SARANSK, Russia (Reuters) - Peru captain Paolo Guerrero, reprieved from a doping ban just in time for the World Cup, is in great shape and ready to play in Saturday’s Group C match against Denmark in Saransk, coach Ricardo Gareca said on Friday.
Guerrero, Peru’s all-time top-scorer, missed the playoffs against New Zealand due to a 14-month ban after he tested positive for a cocaine byproduct contained in a tea.
Guerrero said he ingested the drug unknowingly when he thought he had been given herbal tea for a flu.
In Peru and other Andean nations, coca leaves are often consumed legally with hot water as a kind of tea.

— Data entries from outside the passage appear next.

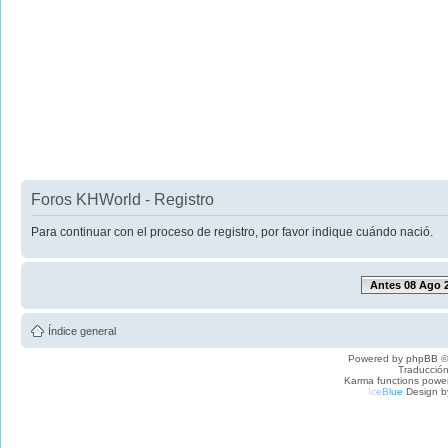
Foros KHWorld - Registro
Para continuar con el proceso de registro, por favor indique cuándo nació.
Antes 08 Ago 
Índice general
Powered by
phpBB
©
Traducción
Karma functions pow
I
c
e
B
l
u
e
Design b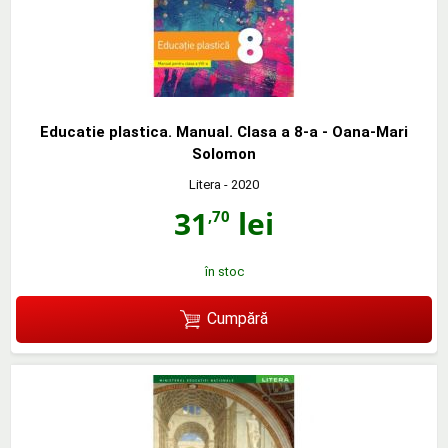
Educatie plastica. Manual. Clasa a 8-a - Oana-Mari
Solomon
Litera
- 2020
31
lei
,70
în stoc
Cumpără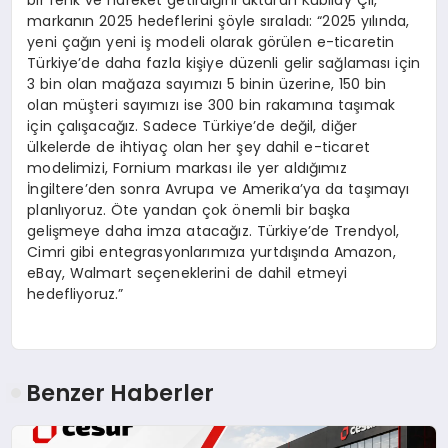
bir renk ve hareket getirdiğini aktaran Kubilay Çil,
markanın 2025 hedeflerini şöyle sıraladı: “2025 yılında,
yeni çağın yeni iş modeli olarak görülen e-ticaretin
Türkiye’de daha fazla kişiye düzenli gelir sağlaması için
3 bin olan mağaza sayımızı 5 binin üzerine, 150 bin
olan müşteri sayımızı ise 300 bin rakamına taşımak
için çalışacağız. Sadece Türkiye’de değil, diğer
ülkelerde de ihtiyaç olan her şey dahil e-ticaret
modelimizi, Fornium markası ile yer aldığımız
İngiltere’den sonra Avrupa ve Amerika’ya da taşımayı
planlıyoruz. Öte yandan çok önemli bir başka
gelişmeye daha imza atacağız. Türkiye’de Trendyol,
Cimri gibi entegrasyonlarımıza yurtdışında Amazon,
eBay, Walmart seçeneklerini de dahil etmeyi
hedefliyoruz.”
Benzer Haberler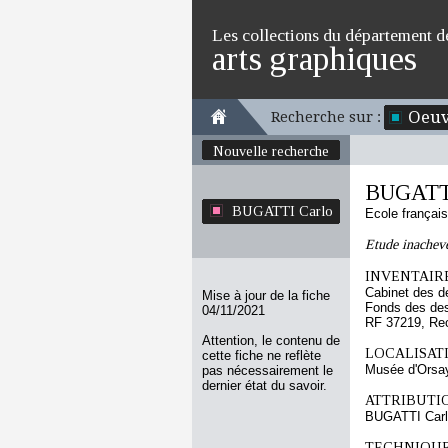
Les collections du département d
arts graphiques
Oeuv
Recherche sur :
Nouvelle recherche
BUGATTI
BUGATTI Carlo
Ecole françai
Etude inachevé
INVENTAIRE
Cabinet des d
Mise à jour de la fiche
Fonds des des
04/11/2021
RF 37219, Re
Attention, le contenu de
LOCALISATI
cette fiche ne reflète
Musée d'Orsa
pas nécessairement le
dernier état du savoir.
ATTRIBUTI
BUGATTI Car
TECHNIQUE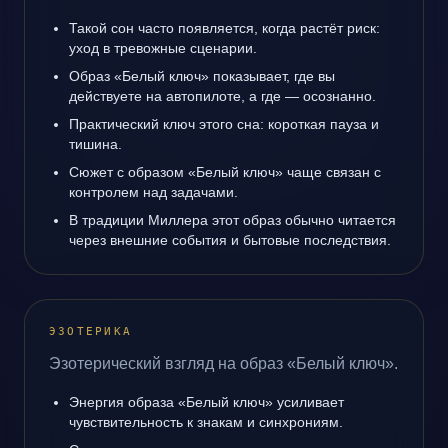
Такой сон часто появляется, когда растёт риск:
уход в тревожные сценарии.
Образ «Белый ключ» показывает, где вы
действуете на автопилоте, а где — осознанно.
Практический ключ этого сна: короткая пауза и
тишина.
Сюжет с образом «Белый ключ» чаще связан с
контролем над задачами.
В традиции Миллера этот образ обычно читается
через внешние события и бытовые последствия.
ЭЗОТЕРИКА
Эзотерический взгляд на образ «Белый ключ».
Энергия образа «Белый ключ» усиливает
чувствительность к знакам и синхрониям.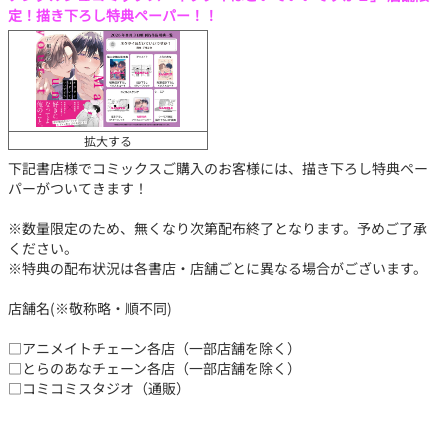
定！描き下ろし特典ペーパー！！
拡大する
下記書店様でコミックスご購入のお客様には、描き下ろし特典ペー
パーがついてきます！
※数量限定のため、無くなり次第配布終了となります。予めご了承
ください。
※特典の配布状況は各書店・店舗ごとに異なる場合がございます。
店舗名(※敬称略・順不同)
□アニメイトチェーン各店（一部店舗を除く）
□とらのあなチェーン各店（一部店舗を除く）
□コミコミスタジオ（通販）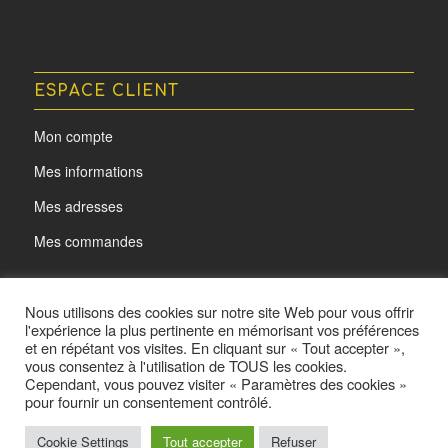
ESPACE CLIENT
Mon compte
Mes informations
Mes adresses
Mes commandes
Nous utilisons des cookies sur notre site Web pour vous offrir
l'expérience la plus pertinente en mémorisant vos préférences
et en répétant vos visites. En cliquant sur « Tout accepter »,
vous consentez à l'utilisation de TOUS les cookies.
Cependant, vous pouvez visiter « Paramètres des cookies »
pour fournir un consentement contrôlé.
Cookie Settings
Tout accepter
Refuser
@ L'oeil d'Acota - Made by
Yurcom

He was free to take part in the World Cup after the Swiss Federal Tribunal agreed to temporarily lift the ban pending an appeal. The captains of Peru’s Group C rivals - Australia, Denmark and France - had written to FIFA in his support.
Questions have been raised about whether the 34-year-old would be fit enough to play a key role in a tournament in which Peru will need to be at their very best to make it through the group stage.

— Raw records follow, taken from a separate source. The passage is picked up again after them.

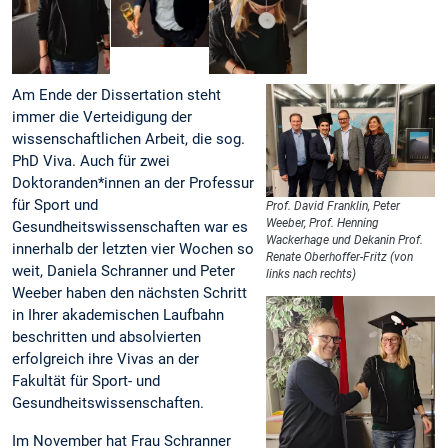
Am Ende der Dissertation steht
immer die Verteidigung der
wissenschaftlichen Arbeit, die sog.
PhD Viva. Auch für zwei
Doktoranden*innen an der Professur
für Sport und
Prof. David Franklin, Peter
Weeber, Prof. Henning
Gesundheitswissenschaften war es
Wackerhage und Dekanin Prof.
innerhalb der letzten vier Wochen so
Renate Oberhoffer-Fritz (von
weit, Daniela Schranner und Peter
links nach rechts)
Weeber haben den nächsten Schritt
in Ihrer akademischen Laufbahn
beschritten und absolvierten
erfolgreich ihre Vivas an der
Fakultät für Sport- und
Gesundheitswissenschaften.
Im November hat Frau Schranner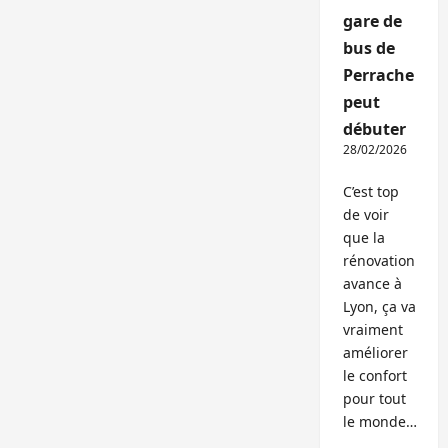
gare de
bus de
Perrache
peut
débuter
28/02/2026
C’est top
de voir
que la
rénovation
avance à
Lyon, ça va
vraiment
améliorer
le confort
pour tout
le monde…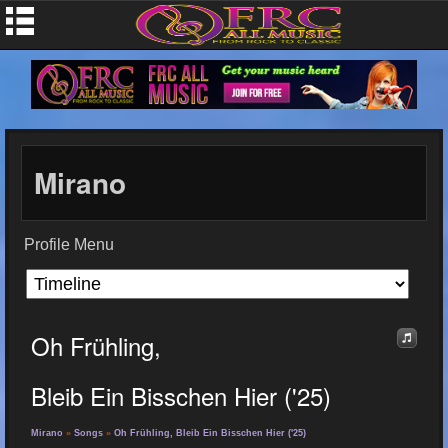
Mirano
Profile Menu
Oh Frühling,
Bleib Ein Bisschen Hier ('25)
Mirano
»
Songs
»
Oh Frühling, Bleib Ein Bisschen Hier ('25)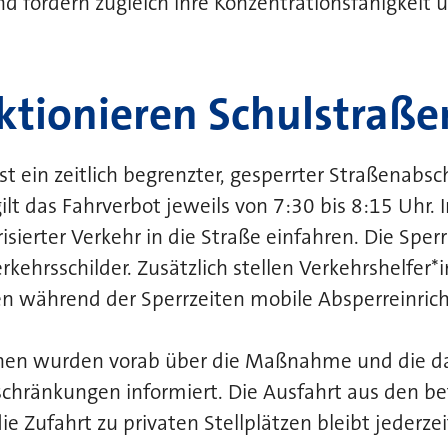
 fördern zugleich ihre Konzentrationsfähigkeit 
ktionieren Schulstraße
st ein zeitlich begrenzter, gesperrter Straßenabsch
ilt das Fahrverbot jeweils von 7:30 bis 8:15 Uhr. I
isierter Verkehr in die Straße einfahren. Die Sper
Verkehrsschilder. Zusätzlich stellen Verkehrshelfer*
en während der Sperrzeiten mobile Absperreinric
nen wurden vorab über die Maßnahme und die d
chränkungen informiert. Die Ausfahrt aus den be
ie Zufahrt zu privaten Stellplätzen bleibt jederze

But Gareca sounded positive.
“Whatever happened in the past, Paolo is very, very fit, he is training at a very high level and he really is ready to play,” Gareca told a news conference in Saransk.
Guerrero made his return in Peru’s white and red-slashed colours in fine style, scoring twice in a 3-0 win over Saudi Arabia in a friendly on June 3.

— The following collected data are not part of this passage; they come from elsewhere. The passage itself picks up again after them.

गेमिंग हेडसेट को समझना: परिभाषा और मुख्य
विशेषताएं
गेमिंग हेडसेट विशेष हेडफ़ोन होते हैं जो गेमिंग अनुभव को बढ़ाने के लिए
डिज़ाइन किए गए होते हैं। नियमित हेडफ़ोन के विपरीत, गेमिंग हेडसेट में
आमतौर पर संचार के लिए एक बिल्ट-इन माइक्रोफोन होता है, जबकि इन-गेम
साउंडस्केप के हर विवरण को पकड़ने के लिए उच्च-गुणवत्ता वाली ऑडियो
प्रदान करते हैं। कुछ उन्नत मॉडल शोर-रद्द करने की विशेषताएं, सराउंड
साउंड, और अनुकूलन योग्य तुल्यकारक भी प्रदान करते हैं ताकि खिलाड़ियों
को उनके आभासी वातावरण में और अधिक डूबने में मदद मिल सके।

“Paolo is playing very well and he is very, very happy, preparing, and in a very good situation,” Gareca added, without disclosing if he would be in the starting lineup.
Peru, making their first appearance in the finals since 1982, are hoping to build on the momentum which saw them improve dramatically as the qualifiers progressed.
Saturday’s match could be decisive as they are unlikely to beat France, who are among the tournament’s favourites, but stand a fair chance of defeating Australia.
Successfully dealing with Danish playmaker Christian Eriksen will be crucial in the battle. He topped the scoring charts in qualifying for Denmark with 11 goals.
“Eriksen is a very important player, very well known, and he will be a key player. We have to be able to face players like him,” Gareca said.
“But we also have players at that level. He won’t be the only player we have to concentrate on. Playing against players like him will allow us to grow and learn.”